Exercise instructions: Where a line in the records below includes "Венецианското", pull that line out.

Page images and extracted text
>>

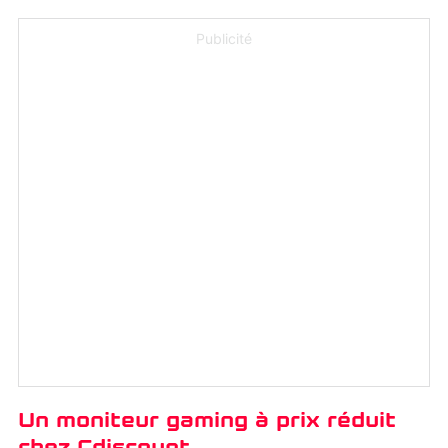
Publicité
Un moniteur gaming à prix réduit
chez Cdiscount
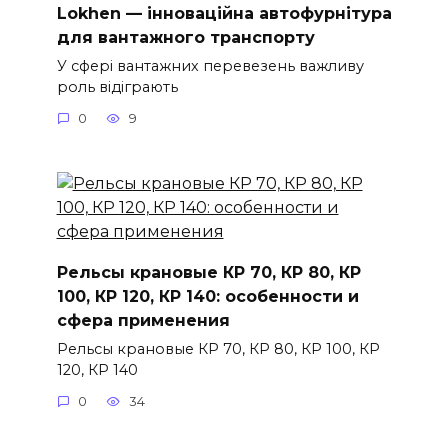
Lokhen — інноваційна автофурнітура
для вантажного транспорту
У сфері вантажних перевезень важливу
роль відіграють
0
9
Рельсы крановые КР 70, КР 80, КР
100, КР 120, КР 140: особенности и
сфера применения
Рельсы крановые КР 70, КР 80, КР 100, КР
120, КР 140
0
34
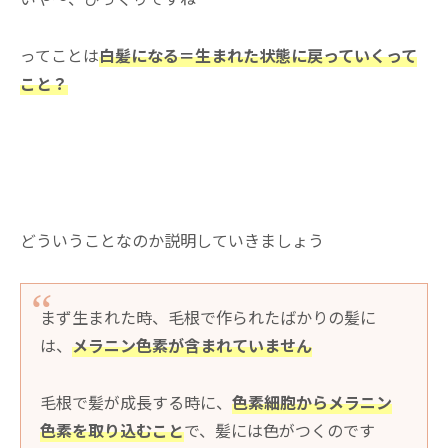
ってことは
白髪になる＝生まれた状態に戻っていくって
こと？
どういうことなのか説明していきましょう
まず生まれた時、毛根で作られたばかりの髪に
は、
メラニン色素が含まれていません
毛根で髪が成長する時に、
色素細胞からメラニン
色素を取り込むこと
で、髪には色がつくのです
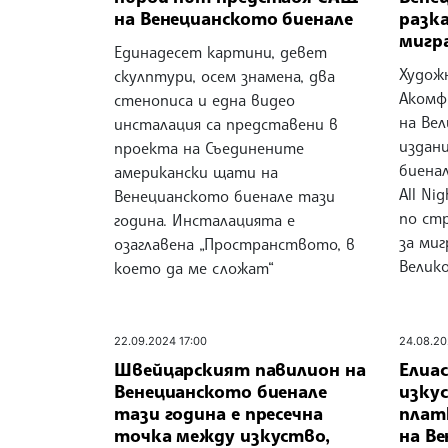
на Венецианското биенале
разк
мигр
Единадесет картини, девет
Худож
скулптури, осем знамена, два
Акомф
стенописа и една видео
на Ве
инсталация са представени в
издан
проекта на Съединените
биенал
американски щати на
All Ni
Венецианското биенале тази
по ст
година. Инсталацията е
за ми
озаглавена „Пространството, в
Велик
което да ме сложат“
22.09.2024 17:00
24.08.20
Швейцарският павилион на
Елиас
Венецианското биенале
изку
тази година е пресечна
плат
точка между изкуство,
на В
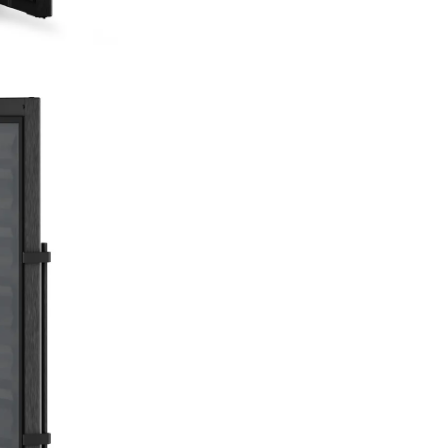
siguranță cu delicatețe, cu
compresoare deosebit de sile
concepute special de Liebherr 
rafturi din lemn masiv de fag. 
lucru îi permite vinului să se
maturizeze în linişte şi netulbu
Filtru cu cărbun
FreshAir
Pentru a asigura maturizarea 
dumneavoastră într-un aer de 
optimă, toate vitrinele de te
a vinurilor Liebherr au un filtr
cărbune activ care elimină în
fiabil mirosurile de toate tipuri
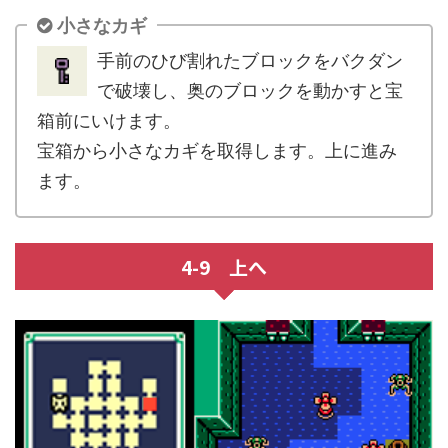
小さなカギ
手前のひび割れたブロックをバクダン
で破壊し、奥のブロックを動かすと宝
箱前にいけます。
宝箱から小さなカギを取得します。上に進み
ます。
4-9 上へ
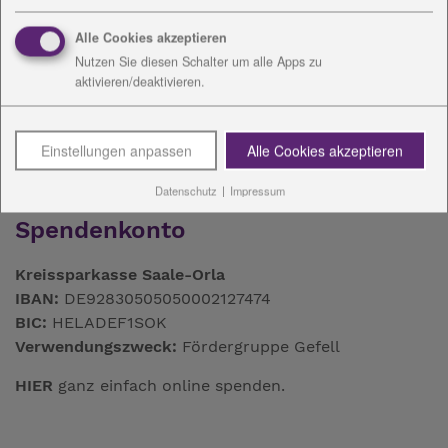
Download:
vCard
Alle Cookies akzeptieren
Nutzen Sie diesen Schalter um alle Apps zu
aktivieren/deaktivieren.
Einstellungen anpassen
Alle Cookies akzeptieren
Datenschutz
|
Impressum
Spendenkonto
Kreissparkasse Saale-Orla
IBAN:
DE92830505050002127474
BIC:
HELADEF1SOK
Verwendungszweck:
Fördergruppe Gefell
HIER
ganz einfach online spenden.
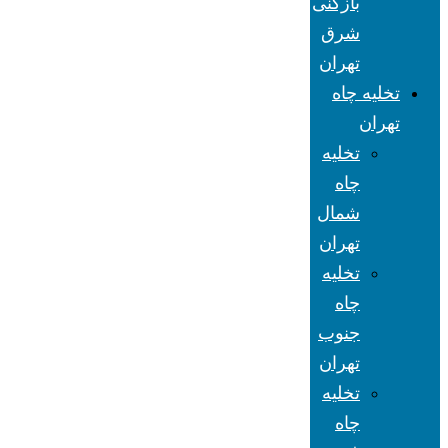
بازکنی
شرق
تهران
تخلیه چاه
تهران
تخلیه
چاه
شمال
تهران
تخلیه
چاه
جنوب
تهران
تخلیه
چاه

<<

Solution to this task:
на Венецианското биенале
Венецианското биенале тази
Венецианското биенале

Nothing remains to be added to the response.